New Delhi, October 4:Ever since the news broke out that the RBI has placed Mumbai-based Punjab and Maharashtra Cooperative bank under direction, the customers of Punjab National Bank got jittery. Now allaying the fear of customers of the bank, RBI Governor Shaktikanta Das, on Friday, said that in PMC Bank case the interest of depositor is highest priority. He also added every case is unique and based on the PMC Bank case facts; we have acted as soon as it came into light.

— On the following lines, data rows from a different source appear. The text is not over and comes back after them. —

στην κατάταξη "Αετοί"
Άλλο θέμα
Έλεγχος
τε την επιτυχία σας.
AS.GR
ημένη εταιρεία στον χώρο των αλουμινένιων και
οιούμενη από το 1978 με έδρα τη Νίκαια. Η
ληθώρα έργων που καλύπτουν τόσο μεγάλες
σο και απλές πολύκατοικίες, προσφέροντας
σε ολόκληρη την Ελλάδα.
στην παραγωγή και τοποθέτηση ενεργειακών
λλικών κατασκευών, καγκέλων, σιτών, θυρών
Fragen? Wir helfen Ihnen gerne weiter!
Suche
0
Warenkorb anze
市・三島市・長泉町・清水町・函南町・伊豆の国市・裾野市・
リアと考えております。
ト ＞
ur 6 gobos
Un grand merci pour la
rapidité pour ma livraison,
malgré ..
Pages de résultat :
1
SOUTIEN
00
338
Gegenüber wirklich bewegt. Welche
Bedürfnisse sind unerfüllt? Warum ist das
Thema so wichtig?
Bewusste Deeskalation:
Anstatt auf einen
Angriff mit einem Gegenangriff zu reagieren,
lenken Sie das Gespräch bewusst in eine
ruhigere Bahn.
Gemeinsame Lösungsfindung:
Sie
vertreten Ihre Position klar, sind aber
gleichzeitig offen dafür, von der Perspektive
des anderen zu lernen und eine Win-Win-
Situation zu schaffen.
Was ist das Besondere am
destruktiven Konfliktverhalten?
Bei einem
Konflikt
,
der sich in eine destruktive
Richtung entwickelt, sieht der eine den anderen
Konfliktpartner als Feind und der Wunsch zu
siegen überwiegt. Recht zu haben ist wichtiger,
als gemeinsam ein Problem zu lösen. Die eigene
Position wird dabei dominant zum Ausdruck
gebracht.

While briefing media, Das threw light on PMC bank case and said: “Every such incident (PMC Bank issue) is an experience and we will have a fresh look at the regulatory framework (for cooperative banks) and if any change is needed, we will discuss it with the government.”
According to the RBI’s directions, which will be in force for six months, without a prior written approval, PMC Bank cannot grant or renew any loans and advances, make any investment, and incur any liability, including borrowing funds and accepting fresh deposits.

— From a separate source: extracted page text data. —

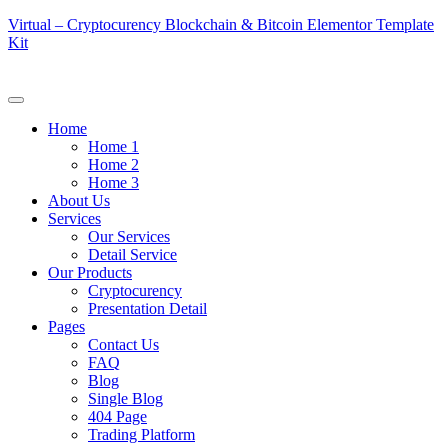
Virtual – Cryptocurency Blockchain & Bitcoin Elementor Template
Kit
Home
Home 1
Home 2
Home 3
About Us
Services
Our Services
Detail Service
Our Products
Cryptocurency
Presentation Detail
Pages
Contact Us
FAQ
Blog
Single Blog
404 Page
Trading Platform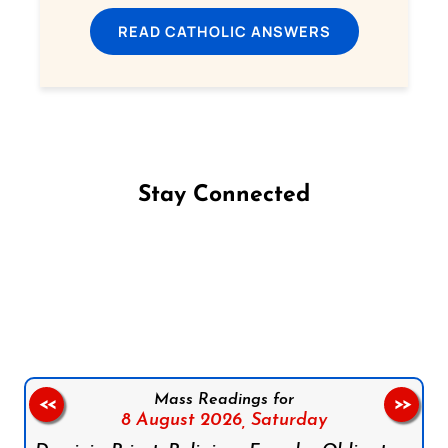
READ CATHOLIC ANSWERS
Stay Connected
Follow us on Facebook
Follow us on Instagram
Follow us on X
Subscribe to our YouTube Channel
Follow us on WhatsApp
Mass Readings for
<<
>>
8 August 2026,
Saturday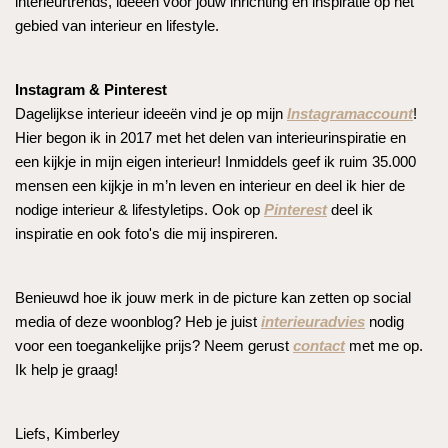
interieurtrends, ideeën voor jouw inrichting en inspiratie op het
gebied van interieur en lifestyle.
Instagram & Pinterest
Dagelijkse interieur ideeën vind je op mijn
Instagramaccount
!
Hier begon ik in 2017 met het delen van interieurinspiratie en
een kijkje in mijn eigen interieur! Inmiddels geef ik ruim 35.000
mensen een kijkje in m’n leven en interieur en deel ik hier de
nodige interieur & lifestyletips. Ook op
Pinterest
deel ik
inspiratie en ook foto's die mij inspireren.
Benieuwd hoe ik jouw merk in de picture kan zetten op social
media of deze woonblog? Heb je juist
interieuradvies
nodig
voor een toegankelijke prijs? Neem gerust
contact
met me op.
Ik help je graag!
Liefs, Kimberley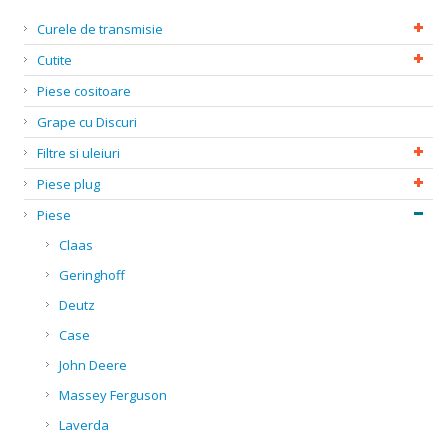
Curele de transmisie
Cutite
Piese cositoare
Grape cu Discuri
Filtre si uleiuri
Piese plug
Piese
Claas
Geringhoff
Deutz
Case
John Deere
Massey Ferguson
Laverda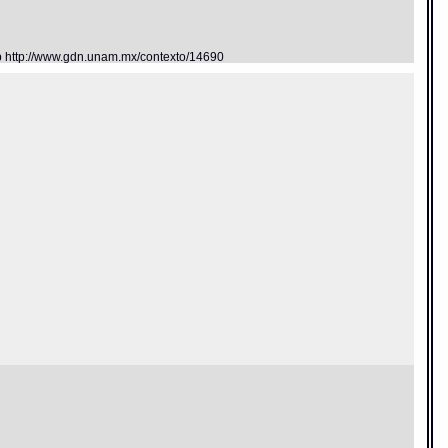
eb http://www.gdn.unam.mx/contexto/14690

The RBI has earlier capped withdrawals at Rs 1,000 per customer for the six-month period. The regulator, however, said the issue of the directions should not be construed as a cancellation of the banking licence. Which was then relaxed to 10,000 in two days.
"The Reserve Bank of India again reviewed the bank’s liquidity position and, with a view to reducing the hardship of the depositors, has decided to further enhance the limit for withdrawal to Rs 25000," RBI said in a press release.

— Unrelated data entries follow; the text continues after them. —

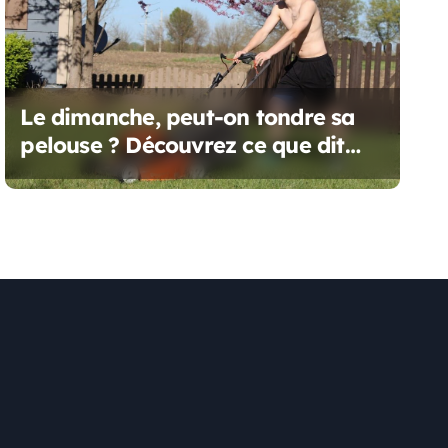
Le dimanche, peut-on tondre sa
pelouse ? Découvrez ce que dit
vraiment la réglementation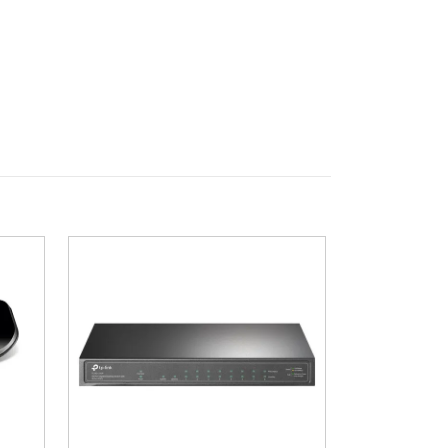
mplig även för arbetskritiska miljöer.
 Samtidigt gör automatisk
liga prestanda utan manuell inställning.
r möjlighet till flexibel installation
t snabbt identifiera nätverksstatus och
gt.
ggt val för användare som vill investera i
r den till ett utmärkt val för alla som vill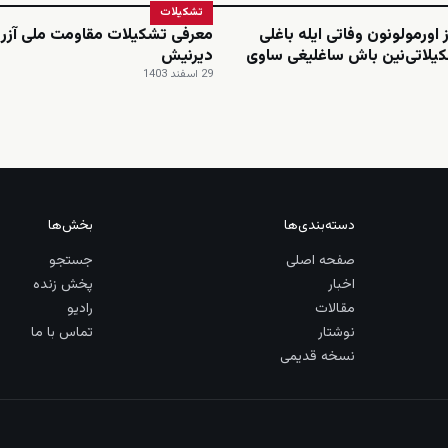
تشکیلات
 اورمولونون وفاتی ایله باغلی
معرفی تشکیلات مقاومت ملی آزرب
یلاتی‌نین باش ساغلیغی ساوی
دیرنیش
29 اسفند 1403
دسته‌بندی‌ها
بخش‌ها
صفحه اصلی
جستجو
اخبار
پخش زنده
مقالات
رادیو
نوشتار
تماس با ما
نسخه قدیمی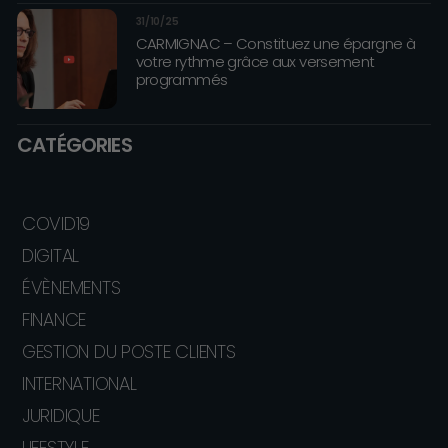
31/10/25
CARMIGNAC – Constituez une épargne à
votre rythme grâce aux versement
programmés
CATÉGORIES
COVID19
DIGITAL
ÉVÈNEMENTS
FINANCE
GESTION DU POSTE CLIENTS
INTERNATIONAL
JURIDIQUE
LIFESTYLE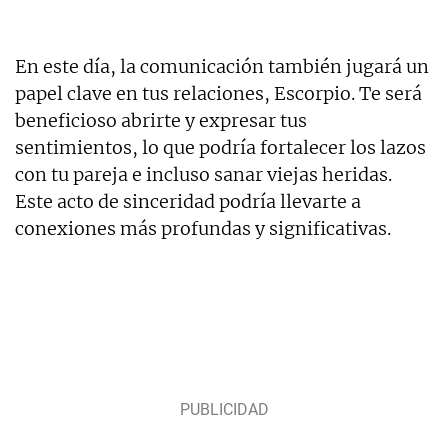
En este día, la comunicación también jugará un
papel clave en tus relaciones, Escorpio. Te será
beneficioso abrirte y expresar tus
sentimientos, lo que podría fortalecer los lazos
con tu pareja e incluso sanar viejas heridas.
Este acto de sinceridad podría llevarte a
conexiones más profundas y significativas.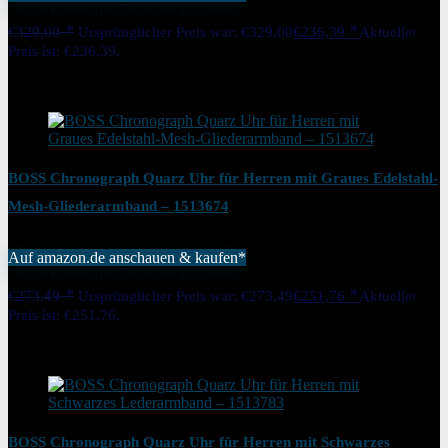
Added to wishlist
Removed from wishlist
0
€
329,00
Ursprünglicher Preis war: €329,00
€
236,39
Aktueller
Preis ist: €236,39.
28%
Added to wishlist
Removed from wishlist
0
BOSS Chronograph Quarz Uhr für Herren mit Graues Edelstahl-
Mesh-Gliederarmband – 1513674
Auf amazon.de anschauen & kaufen*
Added to wishlist
Removed from wishlist
0
€
273,49
Ursprünglicher Preis war: €273,49
€
251,76
Aktueller
Preis ist: €251,76.
8%
Added to wishlist
Removed from wishlist
0
BOSS Chronograph Quarz Uhr für Herren mit Schwarzes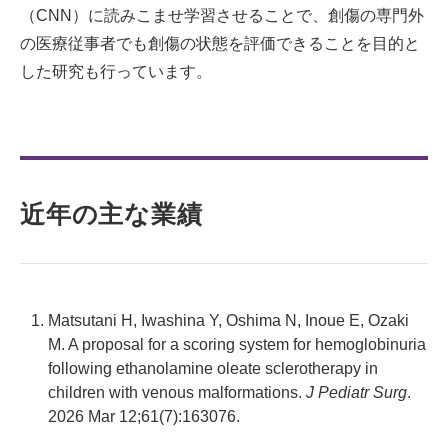
（CNN）に読みこませ学習させることで、創傷の専門外
の医療従事者でも創傷の状態を評価できることを目的と
した研究も行っています。
近年の主な業績
Matsutani H, Iwashina Y, Oshima N, Inoue E, Ozaki
M. A proposal for a scoring system for hemoglobinuria
following ethanolamine oleate sclerotherapy in
children with venous malformations.
J Pediatr Surg
.
2026 Mar 12;61(7):163076.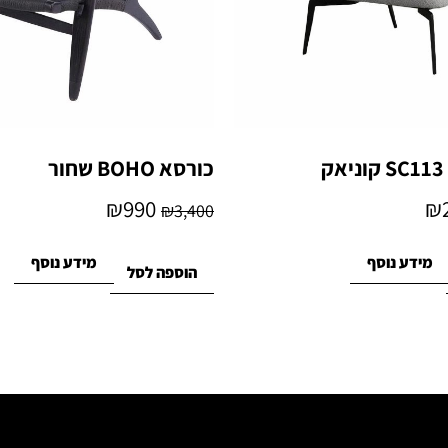
כורסא BOHO שחור
₪
990
₪
₪
3,400
מידע נוסף
מידע נוסף
הוספה לסל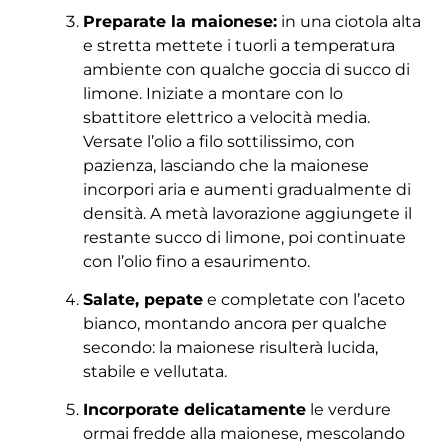
Preparate la maionese:
in una ciotola alta
e stretta mettete i tuorli a temperatura
ambiente con qualche goccia di succo di
limone. Iniziate a montare con lo
sbattitore elettrico a velocità media.
Versate l’olio a filo sottilissimo, con
pazienza, lasciando che la maionese
incorpori aria e aumenti gradualmente di
densità. A metà lavorazione aggiungete il
restante succo di limone, poi continuate
con l’olio fino a esaurimento.
Salate, pepate
e completate con l’aceto
bianco, montando ancora per qualche
secondo: la maionese risulterà lucida,
stabile e vellutata.
Incorporate delicatamente
le verdure
ormai fredde alla maionese, mescolando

As of March 2019, PMC Bank had outstanding deposits of Rs 11,600 crore, of which demand deposits were nearly Rs 2,300 crore and the balance were term deposits.
In annual report of the bank, PMC Bank’s advances stood at Rs 8383 crore as of March 2019, an increase of about 13 per cent over the previous year. The bank also has tie-up with National Housing Bank (the Nodal Agency) to provide Credit linked subsidy scheme – Pradhan Mantri Awas Yojana (PMAY). In FY19, a total amount of Rs 3.69 crore of subsidy claims was settled by NHB under the scheme. The bank has Rs 984 crore exposure to advances against real estate, construction and housing.
In the annual report, the bank has highlighted that its stressed assets had gone up during the fiscal and the bank had sold bad loans to CFM Asset Reconstruction for Rs 105 crore.
The bank had a bad loan book (GNPA) of Rs 148 crore in the beginning of FY19, which exponentially rose to Rs 315 crore (3.76 per cent of loans) by the end of the fiscal, reducing the bank’s profit by 1 per cent to Rs 99 crore in FY19.